17 Novembro 2020
Proposta vem de Temer. Sob Bolsonaro, Mandetta deu-lhe disfarce “técnico” e o general Pazzuelo tentou impô-la por decreto. Mas base é a mesma: estrangular a Saúde pública e alegar que é preciso “apoio” privado — com dinheiro do Estado…
A reportagem é de Maíra Mathias, publicada por Outra Saúde, 16-11-2020.

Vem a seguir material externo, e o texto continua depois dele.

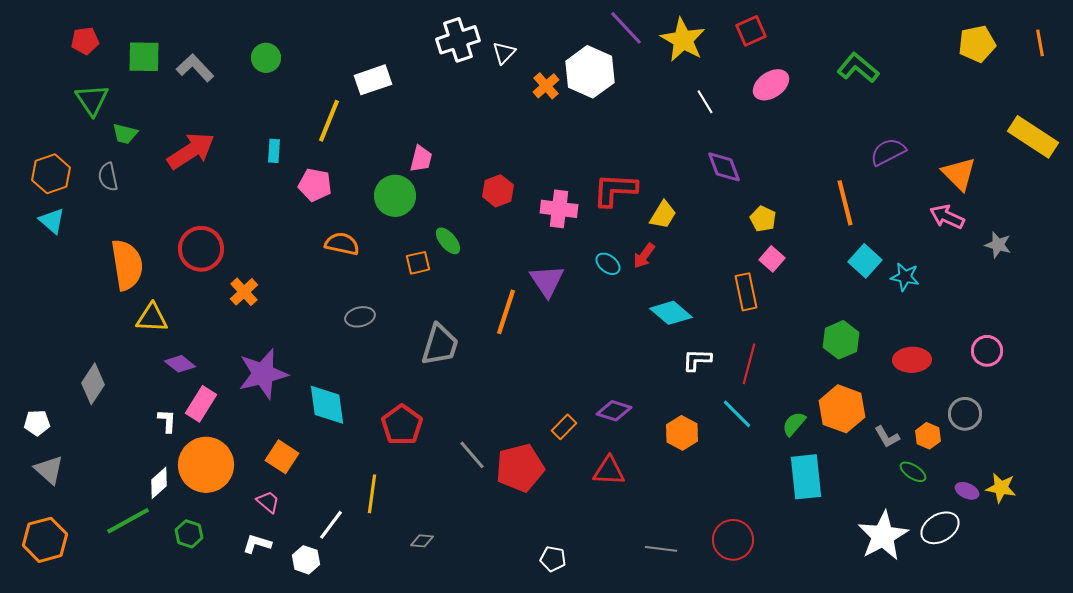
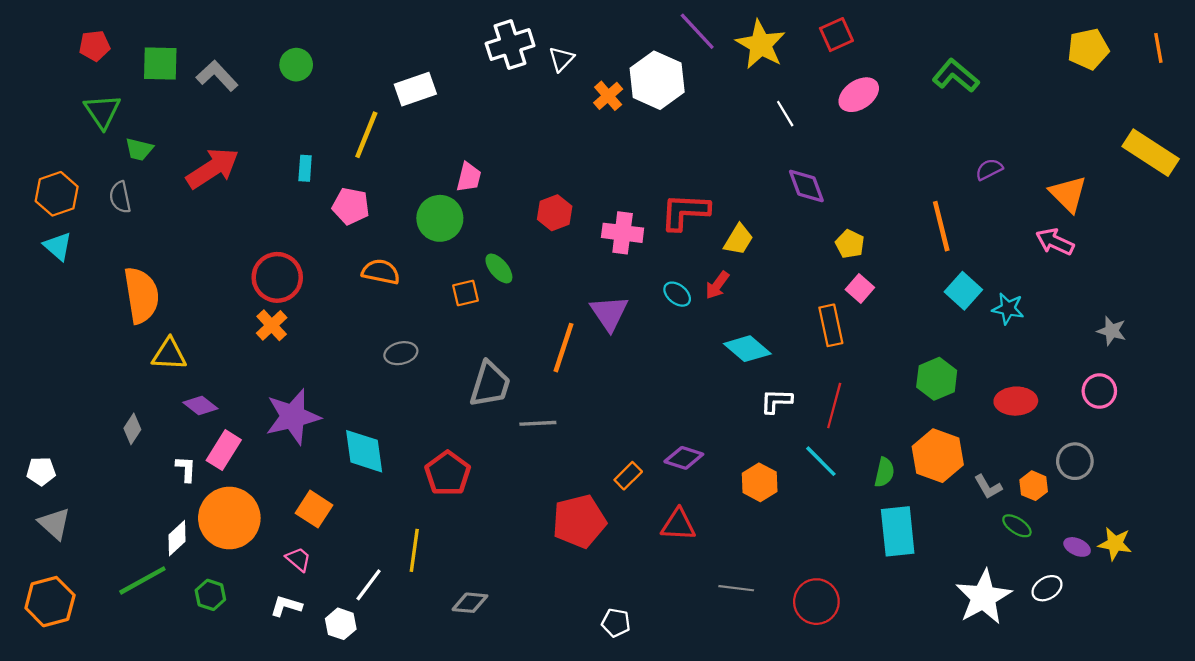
purple semicircle: (888, 152) -> (989, 169), size x0.7
gray star: (998, 245) -> (1112, 331), moved
red circle: (201, 249) -> (277, 277), moved
gray diamond: (93, 384) -> (132, 429), moved, size x0.7
green semicircle: (794, 424) -> (884, 472), turned 152
gray line: (472, 455) -> (538, 423), moved, turned -52
white ellipse: (940, 528) -> (1047, 588), size x0.7
gray diamond: (422, 541) -> (470, 603), size x1.4
gray line: (661, 549) -> (736, 588), moved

A Secretaria de Atenção Primária à Saúde foi criada por Luiz Henrique Mandetta, tendo no comando Erno Harzheim. Logo no início da sua gestão, Mandetta disse em entrevista ao Roda Viva que mandaria uma “mensagem” ao Congresso para que parlamentares discutissem se o SUS deveria ser 100% gratuito para todos, contrapondo dois princípios do sistema público brasileiro: a equidade e a universalidade. Já Harzheim falando a um público restrito – os médicos de família – foi bem mais direto: “Estamos aqui para implementar um sistema de saúde liberal. O SUS não tem que ser para todos, mas apenas para aqueles que não conseguem proteger a si próprios. Quem quiser discutir universalidade volte para o século 20”.

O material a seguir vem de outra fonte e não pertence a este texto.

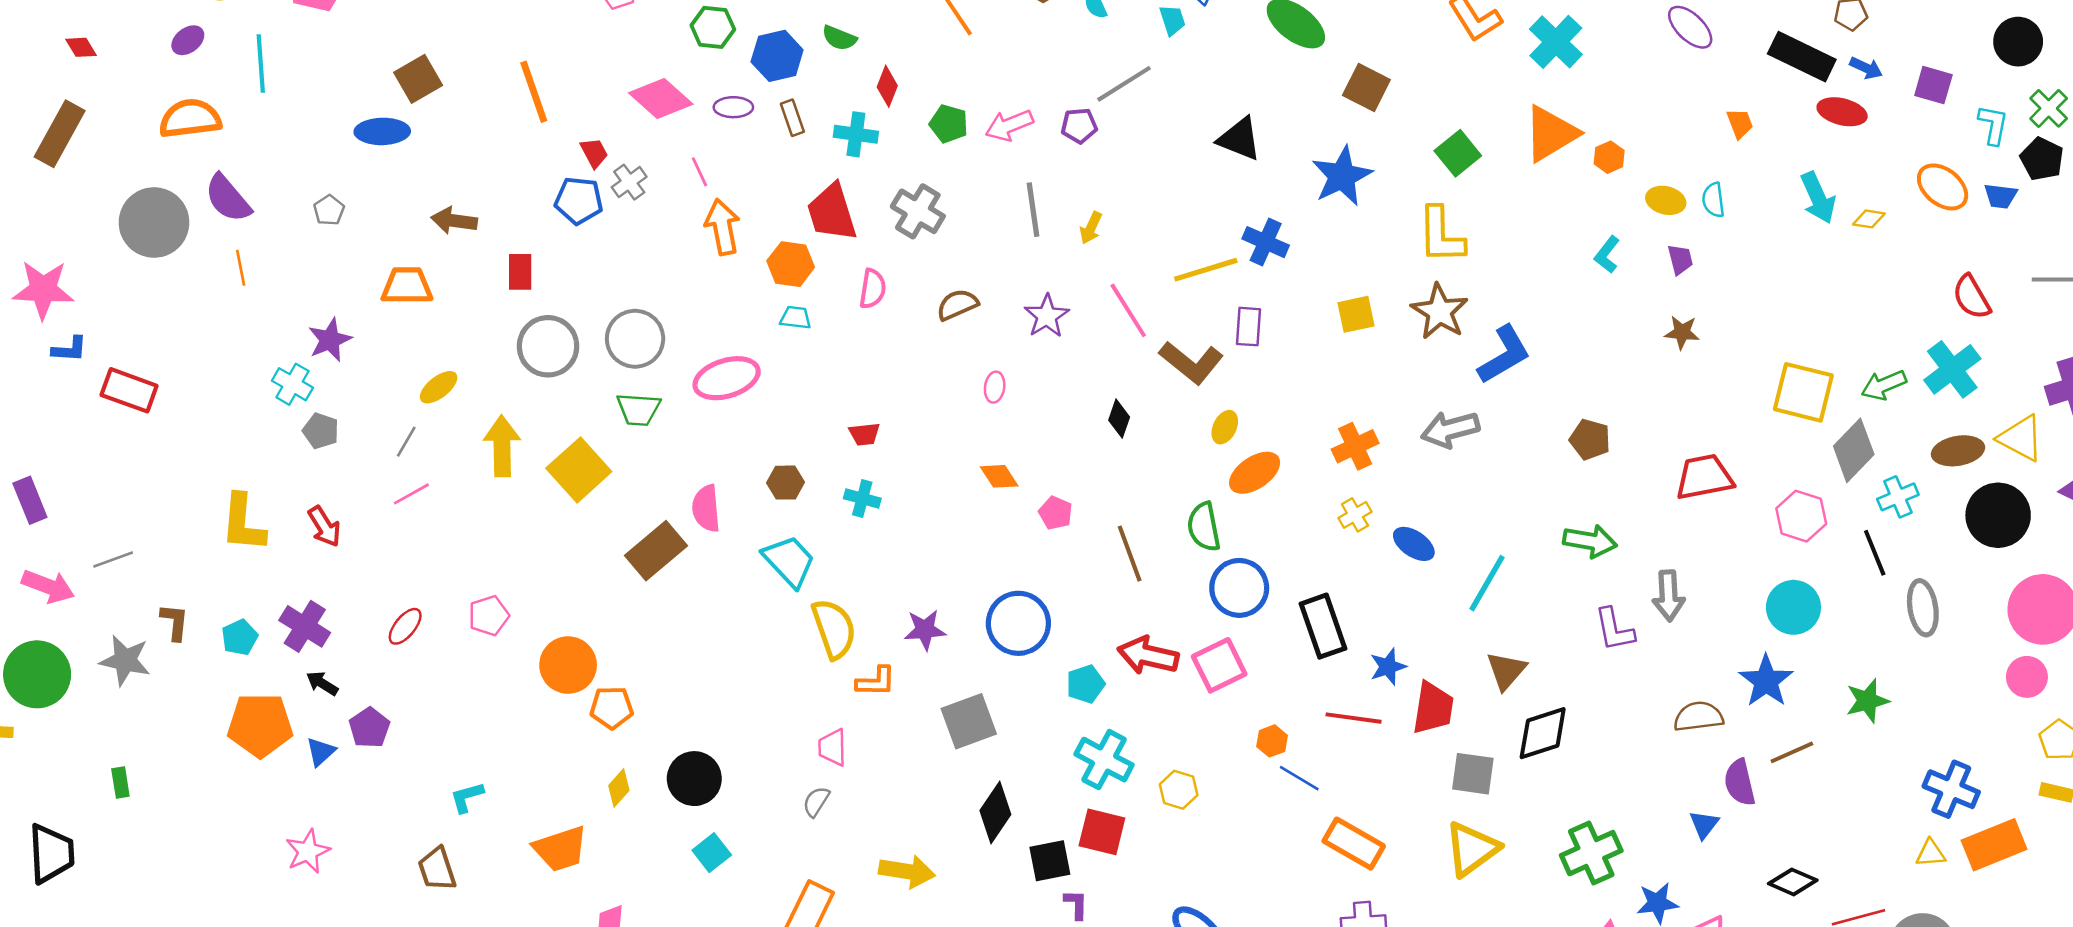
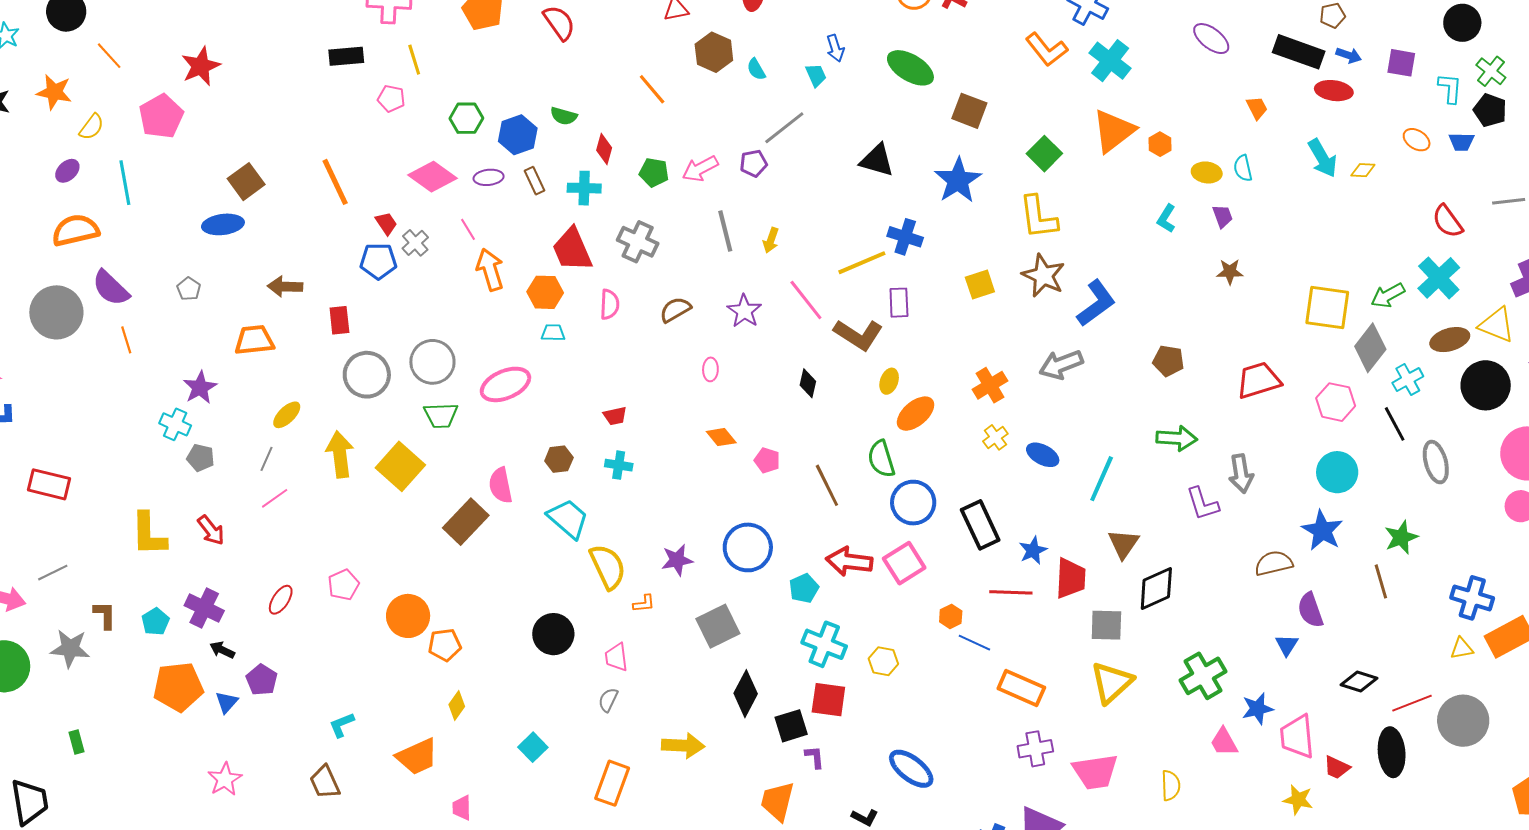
orange ellipse: (1943, 187) -> (1417, 140), size x0.7
red rectangle: (129, 390) -> (49, 484), moved
orange L-shape: (876, 682) -> (644, 603), size x0.7
brown line: (1792, 752) -> (1381, 581), moved, turned -76
black circle: (694, 779) -> (553, 634), moved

Ironicamente, o governo Bolsonaro trouxe um verniz técnico a um projeto que já vinha sendo apresentado de forma direta no próprio Ministério da Saúde: o fim do SUS constitucional. A diferença é que Ricardo Barros, um engenheiro de formação que já era prócer do Centrão antes de se tornar ministro (com Temer), não dominava a gramática da área – e, por isso, articulava o projeto de privatização do SUS de uma forma mais grosseira. Defendia a criação de planos de saúde “populares” sob o argumento de que mais participação do setor privado reduziria custos. Queria um SUS menor.
Mandetta – também membro do Centrão, porém médico – levou consigo para o ministério uma equipe mais qualificada, mas não menos privatista. Ao invés de defender os interesses empresariais de forma direta, o argumento passou a ser o de que só a participação do setor privado alavancaria o atendimento gratuito aos mais pobres. Sabiam que transferir fundos públicos para o setor privado pode ser feito com um “SUS maior”.

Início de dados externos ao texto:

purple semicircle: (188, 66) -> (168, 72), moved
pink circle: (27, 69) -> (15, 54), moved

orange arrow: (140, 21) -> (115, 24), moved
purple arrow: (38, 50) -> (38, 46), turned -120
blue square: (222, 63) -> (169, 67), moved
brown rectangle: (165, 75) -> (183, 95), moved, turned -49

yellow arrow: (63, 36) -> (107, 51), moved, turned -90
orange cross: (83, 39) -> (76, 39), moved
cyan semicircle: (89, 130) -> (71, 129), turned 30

Por isso não surpreende em nada o achado da Folha. O jornal pediu, via lei de acesso à informação, documentos do Ministério da Saúde que sustentaram a edição do decreto 10.530, que incluía as unidades básicas de saúde no PPI, o programa federal de concessões de serviços públicos à iniciativa privada. Descobriu que partiu da secretária comandada por Erno Herezzhein uma nota técnica defendendo a inclusão da atenção primária à saúde no portfólio do programa. Esse documento foi enviado em novembro de 2019 pelo então secretário-executivo da pasta, João Gabbardo, à Casa Civil.
O documento alega num jargão tecnocrático que tal inclusão teria como objetivo “oportunizar um redesenho e promover a eficiência na execução da atenção primária à saúde e expansão dos seus serviços no território nacional”. A meta era chegar a 50 mil equipes da Estratégia Saúde da Família em 2023, partindo de um número nada desprezível de 42.893 espalhadas em 5.475 municípios.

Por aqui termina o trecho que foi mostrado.